Two suicide bombers targeting members of a government-backed,anti-al-Qaeda militia struck within hours of each other early Sunday,killing at least 48 people and wounding dozens more,Iraqi officials said. The bombings were the deadliest in a series of attacks across Iraq Sunday that were aimed at the Sons of Iraq,a Sunni group also known as Sahwa that works with government forces to fight al-Qaeda in Iraq.
The first attack Sunday morning killed at least 45 people and wounded more than 40. It occurred at a checkpoint near a military base where Sahwa members were lined up to receive paychecks in the mostly Sunni district of Radwaniya southwest of Baghdad.

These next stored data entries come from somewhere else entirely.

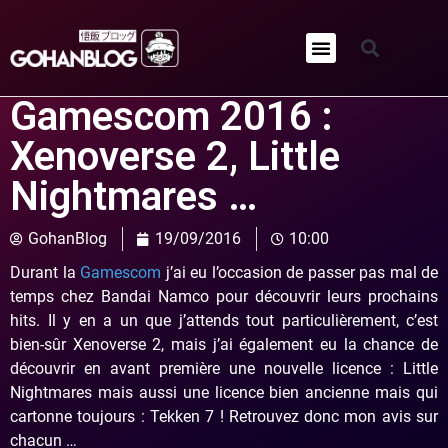
Qui sommes-nous ?
Gamescom 2016 :
Xenoverse 2, Little
Nightmares …
GohanBlog
19/09/2016
10:00
Durant la
Gamescom
j’ai eu l’occasion de passer pas mal de
temps chez Bandai Namco pour découvrir leurs prochains
hits. Il y en a un que j’attends tout particulièrement, c’est
bien-sûr Xenoverse 2, mais j’ai également eu la chance de
découvrir en avant première une nouvelle licence : Little
Nightmares mais aussi une licence bien ancienne mais qui
cartonne toujours : Tekken 7 ! Retrouvez donc mon avis sur
chacun …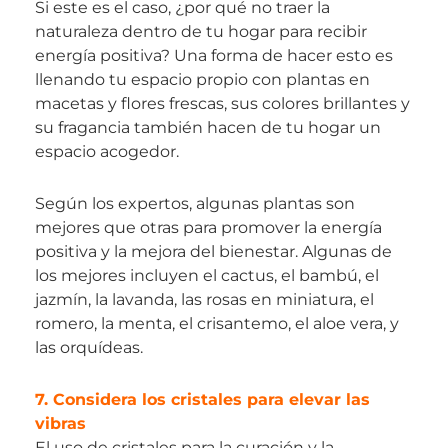
Si este es el caso, ¿por qué no traer la
naturaleza dentro de tu hogar para recibir
energía positiva? Una forma de hacer esto es
llenando tu espacio propio con plantas en
macetas y flores frescas, sus colores brillantes y
su fragancia también hacen de tu hogar un
espacio acogedor.
Según los expertos, algunas plantas son
mejores que otras para promover la energía
positiva y la mejora del bienestar. Algunas de
los mejores incluyen el cactus, el bambú, el
jazmín, la lavanda, las rosas en miniatura, el
romero, la menta, el crisantemo, el aloe vera, y
las orquídeas.
7. Considera los cristales para elevar las
vibras
El uso de cristales para la curación y la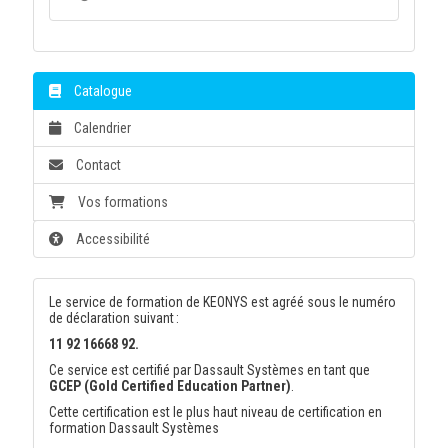
Catalogue
Calendrier
Contact
Vos formations
Accessibilité
Le service de formation de KEONYS est agréé sous le numéro
de déclaration suivant :
11 92 16668 92.
Ce service est certifié par Dassault Systèmes en tant que
GCEP (Gold Certified Education Partner)
.
Cette certification est le plus haut niveau de certification en
formation Dassault Systèmes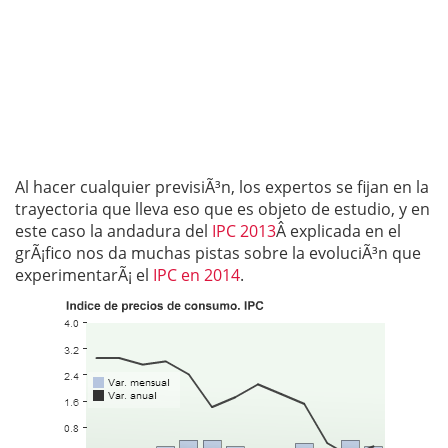
Al hacer cualquier previsiÃ³n, los expertos se fijan en la
trayectoria que lleva eso que es objeto de estudio, y en
este caso la andadura del
IPC 2013
Â explicada en el
grÃ¡fico nos da muchas pistas sobre la evoluciÃ³n que
experimentarÃ¡ el
IPC en 2014
.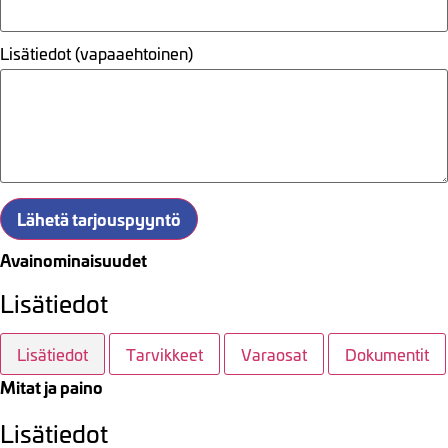
Lisätiedot (vapaaehtoinen)
Lähetä tarjouspyyntö
Avainominaisuudet
Lisätiedot
Lisätiedot
Tarvikkeet
Varaosat
Dokumentit
Mitat ja paino
Lisätiedot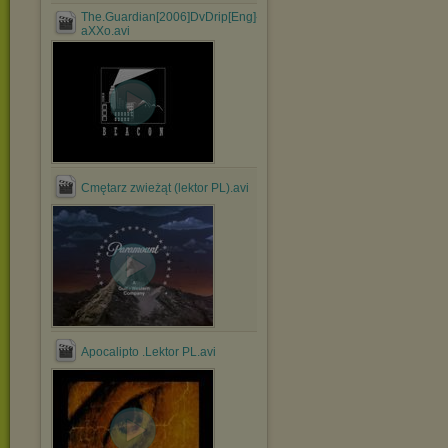
The.Guardian[2006]DvDrip[Eng]-
aXXo.avi
Cmętarz zwieżąt (lektor PL).avi
Apocalipto .Lektor PL.avi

There were more than 150 people sitting on the ground when the explosion took place, said Uday Khamis, 24,who was sitting at Mahmoudiyah hospital where the wounded were taken.
An official at the base said the explosion was the work of one suicide bomber wearing an explosives vest. In Baghdad,Iraqi military spokesman Maj Gen Qassim al-Moussawi said the bomber struck at 7 am at a military checkpost.
In the second attack,a militant stormed a Sahwa headquarter in the Anbar province town of Qaim,near the Syrian border,and opened fire on those inside. Sahwa fighters returned fire,wounding the attacker,who then blew himself up as they gathered around him,killing three of the fighters and wounding six others.
Sahwa fighters rose up against their former al-Qaeda allies in 2006. But their future role in the Shia-majority country is contentious. The US used to pay the monthly salaries of about $300 to the nearly 100,000-strong Sahwa force. Last year,the government took over payments and after pressure from the US,agreed to absorb 20 per cent of the fighters into forces. Others were to be absorbed into government jobs. But members of the Sahwa have complained of late paychecks and many have been given menial jobs.